August 2018 // Volume 56 // Number 4 // Research In Brief // 4RIB1
Latinos Living Well—A Diabetes Education Program for Rural-Residing Latinos
Diabetes is a health issue for many Latinos. Extension can help provide diabetes self-management education for rural-residing Latinos. In a pilot study, we evaluated the Extension-delivered diabetes program Latinos Living Well (LLW), as provided to 76 rural-residing Latino adults in a midwestern state. LLW consists of four weekly lessons that include hands-on activities and cooking practicums. Participants completed diabetes self-management, self-efficacy, and knowledge questionnaires; significant (p ≤ .05) changes from before to after the program were detected for each outcome measure. Additionally, participants viewed LLW favorably. Results suggest that LLW is an effective, culturally relevant diabetes self-management education program for Latinos and is appropriate for Extension delivery.
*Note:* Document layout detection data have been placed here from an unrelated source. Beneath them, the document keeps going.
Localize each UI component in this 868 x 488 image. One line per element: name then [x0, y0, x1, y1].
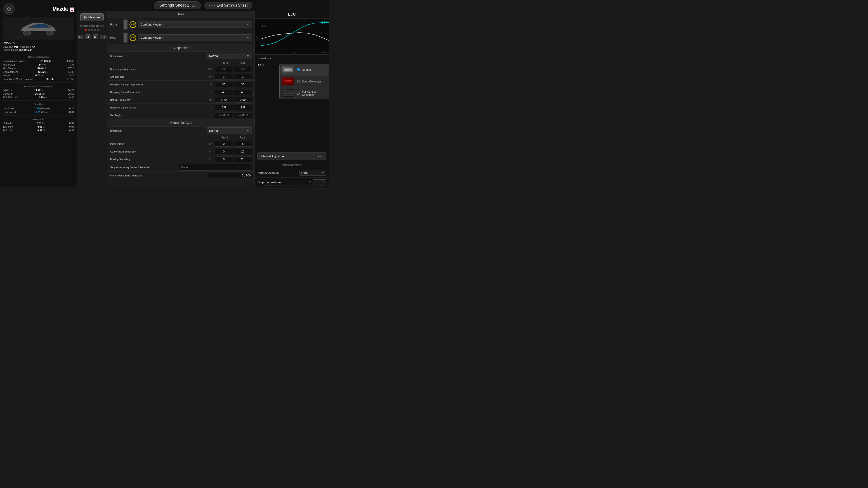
nav-prev[interactable]: ◀ [85, 34, 91, 39]
svg-point-19 [287, 92, 289, 94]
sheet-menu-icon[interactable]: ☰ [192, 3, 195, 7]
nat-freq-rear[interactable]: 1.90 [234, 97, 252, 103]
diff-col-headers: Front Rear [107, 135, 254, 140]
graph-unit-label: ft·lb [256, 35, 258, 38]
japan-flag [70, 7, 74, 11]
svg-rect-15 [289, 80, 291, 81]
rear-tire-icon [123, 33, 128, 43]
neg-camber-front[interactable]: 0.5 [215, 105, 233, 110]
nav-l1[interactable]: L1 [78, 35, 84, 39]
suspension-col-headers: Front Rear [107, 60, 254, 65]
nav-next[interactable]: ▶ [93, 34, 98, 39]
tires-section-header: Tires [107, 11, 254, 18]
damping-exp-front[interactable]: 45 [215, 89, 233, 95]
svg-rect-10 [285, 70, 289, 71]
dots-icon: • • • [209, 3, 215, 7]
svg-rect-12 [284, 80, 292, 83]
body-height-front[interactable]: 130 [215, 66, 233, 72]
ecu-option-sport[interactable]: Sport Computer [280, 76, 329, 88]
svg-point-18 [284, 92, 286, 94]
anti-roll-rear[interactable]: 1 [234, 74, 252, 79]
rear-tire-row: Rear CM Comfort: Medium ▼ [107, 31, 254, 44]
left-panel: MAZDA Mazda RX500 '70 Drivetrain MR / As… [0, 0, 77, 187]
r1000-row: 0-1000 m 25.55 sec. 25.55 [3, 92, 74, 96]
history-dot-4 [94, 29, 96, 31]
rear-tire-select[interactable]: Comfort: Medium ▼ [138, 34, 252, 41]
top-bar: Settings Sheet 1 ☰ • • • Edit Settings S… [77, 0, 329, 11]
sheet-selector[interactable]: Settings Sheet 1 ☰ [154, 1, 201, 9]
toe-rear[interactable]: ⇤⇥ 0.30 [234, 112, 252, 118]
damping-comp-rear[interactable]: 35 [234, 82, 252, 87]
nitrous-select[interactable]: None ▼ [299, 170, 327, 175]
accel-sens-row: Acceleration Sensitivity Lv. 0 20 [107, 148, 254, 156]
body-height-rear[interactable]: 130 [234, 66, 252, 72]
triangle-icon [84, 16, 87, 19]
nitrous-title: Nitrous/Overtake [255, 162, 329, 168]
front-tire-badge: CM [129, 21, 136, 28]
edit-settings-button[interactable]: • • • Edit Settings Sheet [204, 2, 252, 9]
chevron-down-icon: ▼ [246, 129, 249, 132]
diff-section-header: Differential Gear [107, 119, 254, 127]
car-image [3, 17, 74, 39]
mazda-logo: MAZDA [3, 3, 15, 15]
max-power-row: Max Power 247 HP 247 [3, 63, 74, 66]
right-ecu-panel: ECU 247 171 ft·lb ≡ 1000 rpm 8500 [254, 11, 329, 187]
brake-sens-rear[interactable]: 20 [234, 156, 252, 162]
history-dot-1 [85, 29, 87, 31]
base-performance-title: Base Performance [3, 56, 74, 58]
pp-row: Performance Points PP 466.62 466.62 [3, 59, 74, 63]
max-torque-row: Max Torque 170.6 ft-lb 170.6 [3, 66, 74, 70]
high-speed-row: High Speed -0.61 (Under) -0.61 [3, 110, 74, 114]
brand-name: Mazda [53, 6, 74, 12]
front-tire-select[interactable]: Comfort: Medium ▼ [138, 21, 252, 28]
init-torque-rear[interactable]: 5 [234, 141, 252, 147]
g240-row: 240 km/h 0.97 G 0.97 [3, 129, 74, 132]
body-height-row: Body Height Adjustment mm 130 130 [107, 65, 254, 73]
svg-rect-13 [285, 80, 286, 81]
svg-point-6 [46, 31, 53, 35]
svg-text:MAZDA: MAZDA [6, 12, 11, 13]
chevron-down-icon: ▼ [246, 54, 249, 58]
ecu-options-overlay: Normal Sport Computer Fu [279, 64, 329, 99]
car-brand: MAZDA Mazda [3, 3, 74, 15]
neg-camber-rear[interactable]: 1.5 [234, 105, 252, 110]
nat-freq-front[interactable]: 1.70 [215, 97, 233, 103]
chevron-right-icon: › [253, 90, 254, 97]
fr-torque-value[interactable]: 0 : 100 [207, 173, 252, 178]
suspension-type-select[interactable]: Normal ▼ [207, 53, 252, 59]
svg-point-5 [24, 31, 31, 35]
ecu-title: ECU [255, 11, 329, 19]
accel-sens-rear[interactable]: 20 [234, 149, 252, 154]
anti-roll-row: Anti-Roll Bar Lv. 1 1 [107, 73, 254, 80]
toe-front[interactable]: ⇤⇥ 0.00 [215, 112, 233, 118]
svg-rect-8 [284, 68, 292, 71]
settings-content: Measure Measurement History L1 ◀ ▶ R1 Ti… [77, 11, 329, 187]
anti-roll-front[interactable]: 1 [215, 74, 233, 79]
graph-rpm-row: 1000 rpm 8500 [261, 51, 327, 54]
manual-adjustment-button[interactable]: Manual Adjustment • • • [257, 153, 327, 160]
damping-exp-rear[interactable]: 45 [234, 89, 252, 95]
diff-type-select[interactable]: Normal ▼ [207, 127, 252, 134]
chevron-down-icon: ▼ [321, 171, 324, 174]
main-area: Settings Sheet 1 ☰ • • • Edit Settings S… [77, 0, 329, 187]
nav-row: L1 ◀ ▶ R1 [78, 34, 106, 39]
displacement-row: Displacement 491x2 cc 491x2 [3, 70, 74, 74]
g120-row: 120 km/h 0.96 G 0.96 [3, 125, 74, 129]
measurement-history-label: Measurement History [80, 24, 104, 27]
settings-main: Tires Front CM Comfort: Medium ▼ Rear CM [107, 11, 254, 187]
r100150-row: 100-150 km/h 4.95 sec. 4.95 [3, 96, 74, 99]
ecu-sport-image [282, 77, 294, 86]
ecu-option-full[interactable]: Full Control Computer [280, 88, 329, 99]
init-torque-front[interactable]: 0 [215, 141, 233, 147]
svg-rect-9 [285, 69, 291, 70]
toe-rear-icon: ⇤⇥ [238, 114, 241, 117]
brake-sens-front[interactable]: 0 [215, 156, 233, 162]
sheet-title: Settings Sheet 1 [159, 3, 189, 8]
ecu-normal-image [282, 66, 294, 74]
nav-r1[interactable]: R1 [100, 35, 106, 39]
damping-comp-front[interactable]: 35 [215, 82, 233, 87]
ecu-option-normal[interactable]: Normal [280, 64, 329, 76]
accel-sens-front[interactable]: 0 [215, 149, 233, 154]
measure-button[interactable]: Measure [80, 13, 104, 21]
ecu-graph: 247 171 ft·lb ≡ 1000 rpm 8500 [255, 19, 329, 55]
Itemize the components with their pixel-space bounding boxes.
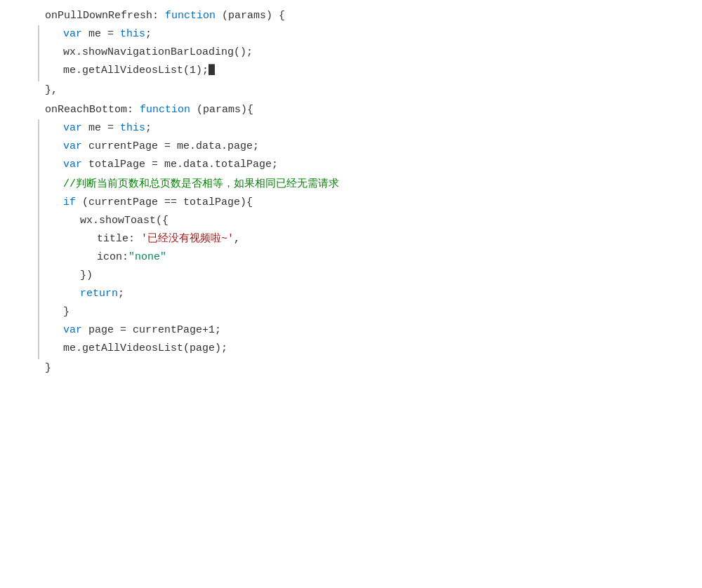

Type 2 diabetes mellitus (diabetes) among Latinos is a public health concern. Latinos have a higher diabetes incidence (11.9%) than non-Latino Whites (7.3%) (Centers for Disease Control and Prevention [CDC], 2017). Additionally, 31.7% of Latino adults have prediabetes (CDC, 2017). Despite their higher risk for and incidence of diabetes, 41.3% of Latinos are unaware of their diabetes status (Schniederman et al., 2014).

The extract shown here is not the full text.